Losses can exceed deposits
CFD Trading

CFD Trading


What is CFD Trading?

A Contract for Difference (CFD) is an agreement to exchange the difference in value of a particular financial market between the time the contract is opened and the time it is closed.

A CFD is a derivative, which means that the price we quote is derived from the underlying market price, e.g. our US crude oil market is derived from the underlying price of the US crude oil market.

With CFD trading, you do not actually own the underlying asset that you are speculating on, you would buy or sell our market in the expectation that the underlying price will rise or fall.

Our CFD quote will follow the underlying market up and down.

Why Trade CFDs?

CFDs are a versatile form of trading that let clients trade:
  • Flexibly - You can speculate on markets to go up or down
  • Widely - We offer CFDs on thousands of markets covering stock indices, forex, commodities and individual shares
  • Tax Efficiently* - UK based clients do not pay any Stamp Duty

CFD Trading with FinancialSpreads.com

As well as the above benefits, with Financial Spreads you also get:
  • Low trading costs

    • No commissions or broker's fees
    • Tight spreads - e.g. our UK 100 market has a spread of just 0.8 points

  • User-friendly mobile and tablet apps
  • 24 hour trading on a range of popular markets - from 11pm Sunday to 9.15pm Friday
  • Low minimum margin requirements
  • Live advanced charts with technical indicators for every market
  • A range of trading orders including automatic Stop Loss orders on every trade
  • CFDs and Spread Betting from the same account
  • Practice your CFD trading with our free demo account


Indicative CFD Prices

Prices shown are delayed by 15 minutes, indicative only, and subject to our website terms and conditions.

Low Cost CFD Trading

As with our financial spread trading service, we are committed to low cost trading.
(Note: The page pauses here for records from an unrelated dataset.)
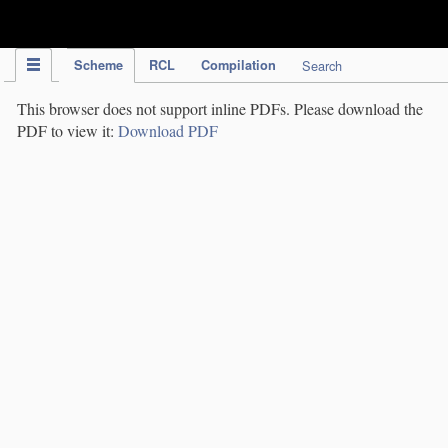
IPC Publication
Scheme
RCL
Compilation
Search
This browser does not support inline PDFs. Please download the
PDF to view it:
Download PDF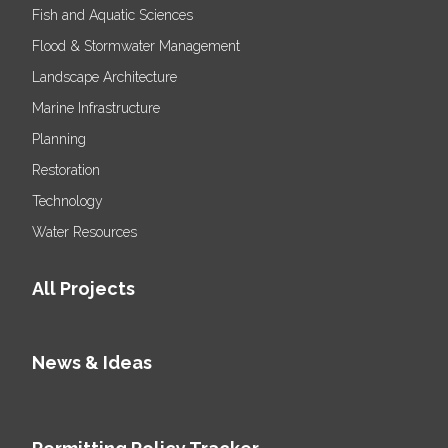
Fish and Aquatic Sciences
Flood & Stormwater Management
Landscape Architecture
Marine Infrastructure
Planning
Restoration
Technology
Water Resources
All Projects
News & Ideas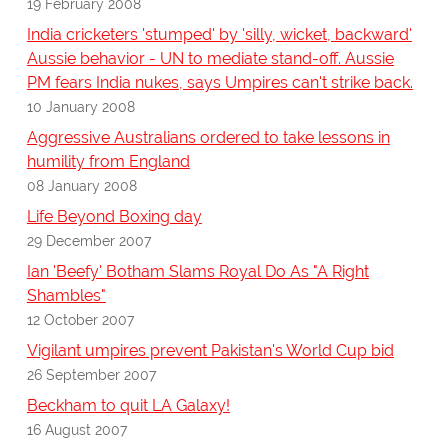
19 February 2008
India cricketers 'stumped' by 'silly, wicket, backward'
Aussie behavior - UN to mediate stand-off. Aussie
PM fears India nukes, says Umpires can't strike back.
10 January 2008
Aggressive Australians ordered to take lessons in
humility from England
08 January 2008
Life Beyond Boxing day
29 December 2007
Ian 'Beefy' Botham Slams Royal Do As "A Right
Shambles"
12 October 2007
Vigilant umpires prevent Pakistan's World Cup bid
26 September 2007
Beckham to quit LA Galaxy!
16 August 2007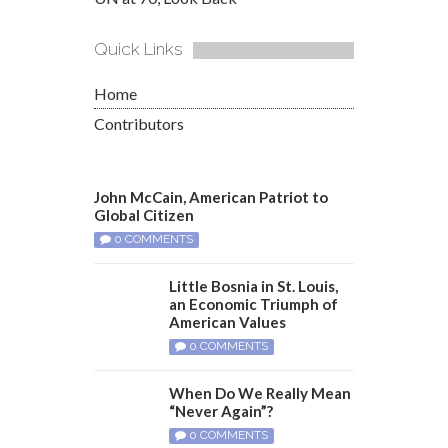
Quick Links
Home
Contributors
John McCain, American Patriot to
Global Citizen
0 COMMENTS
Little Bosnia in St. Louis,
an Economic Triumph of
American Values
0 COMMENTS
When Do We Really Mean
“Never Again”?
0 COMMENTS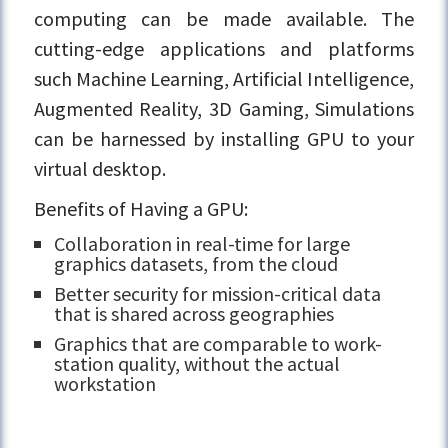
computing can be made available. The
cutting-edge applications and platforms
such Machine Learning, Artificial Intelligence,
Augmented Reality, 3D Gaming, Simulations
can be harnessed by installing GPU to your
virtual desktop.
Benefits of Having a GPU:
Collaboration in real-time for large
graphics datasets, from the cloud
Better security for mission-critical data
that is shared across geographies
Graphics that are comparable to work-
station quality, without the actual
workstation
With CFD trading the primary costs for clients are normally the 'commission' and the 'spread', i.e. the difference between the sell and buy price.
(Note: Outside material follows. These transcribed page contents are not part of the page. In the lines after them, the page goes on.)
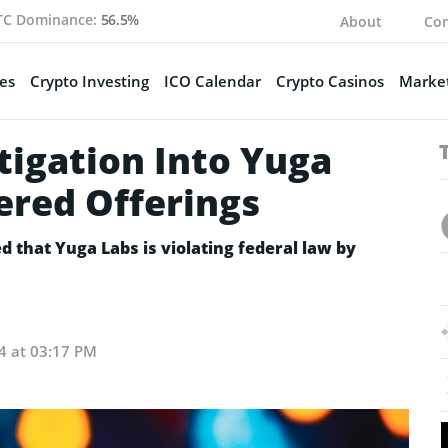
TC Dominance:
56.5%
About
Con
es
Crypto Investing
ICO Calendar
Crypto Casinos
Market
tigation Into Yuga
ered Offerings
d that Yuga Labs is violating federal law by
24 at 03:17 PM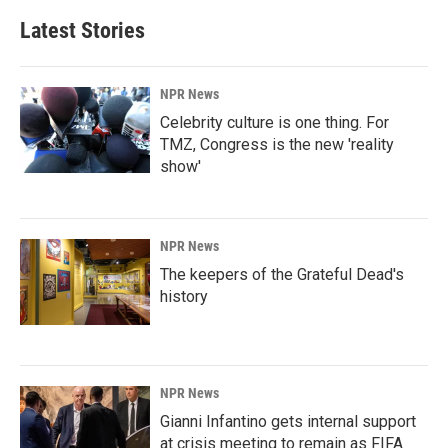
Latest Stories
NPR News
Celebrity culture is one thing. For
TMZ, Congress is the new 'reality
show'
NPR News
The keepers of the Grateful Dead's
history
NPR News
Gianni Infantino gets internal support
at crisis meeting to remain as FIFA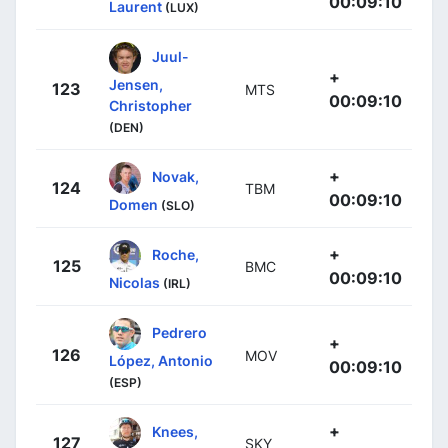
00:09:10
Laurent
(LUX)
Juul-
+
Jensen,
123
MTS
00:09:10
Christopher
(DEN)
+
Novak,
124
TBM
00:09:10
Domen
(SLO)
+
Roche,
125
BMC
00:09:10
Nicolas
(IRL)
Pedrero
+
126
MOV
López, Antonio
00:09:10
(ESP)
+
Knees,
127
SKY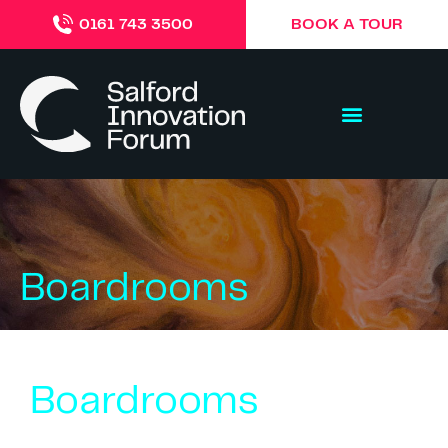
BOOK A TOUR
0161 743 3500
Boardrooms
Boardrooms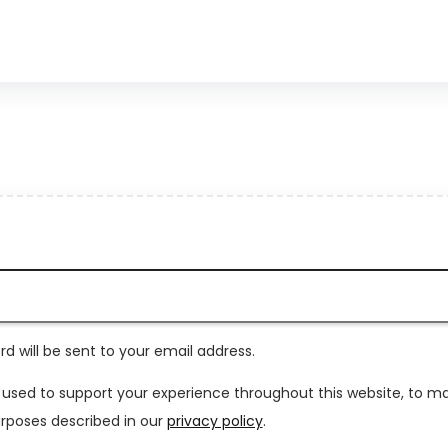
rd will be sent to your email address.
e used to support your experience throughout this website, to 
rposes described in our
privacy policy
.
Therefore it typically costs more to trade with companies that have high commission levels and wide spreads.

However, unlike many CFD brokers, Financial Spreads offers a commission-free service.

Instead of a commission, our profit comes from the spread we add to the underlying market.

Despite this, we do offer some of the tightest spreads in the market. E.g. the spread applied to FTSE 100 shares is 0.14%, i.e. just 0.07% per side of the underlying share.

This helps keeps your trading costs down.

It is important to note that if you keep your daily trades, i.e. Rolling Spot or Rolling Cash, open overnight then you may be charged a small overnight financing fee.

CFD Trading Risks

While Financial Spreads offers clients an array of risk management tools such Stop Loss orders, Guaranteed Stop orders, Limit orders and Trailing Stops, clients should be aware that both CFD trading and spread betting are leveraged and therefore carry a high level of risk.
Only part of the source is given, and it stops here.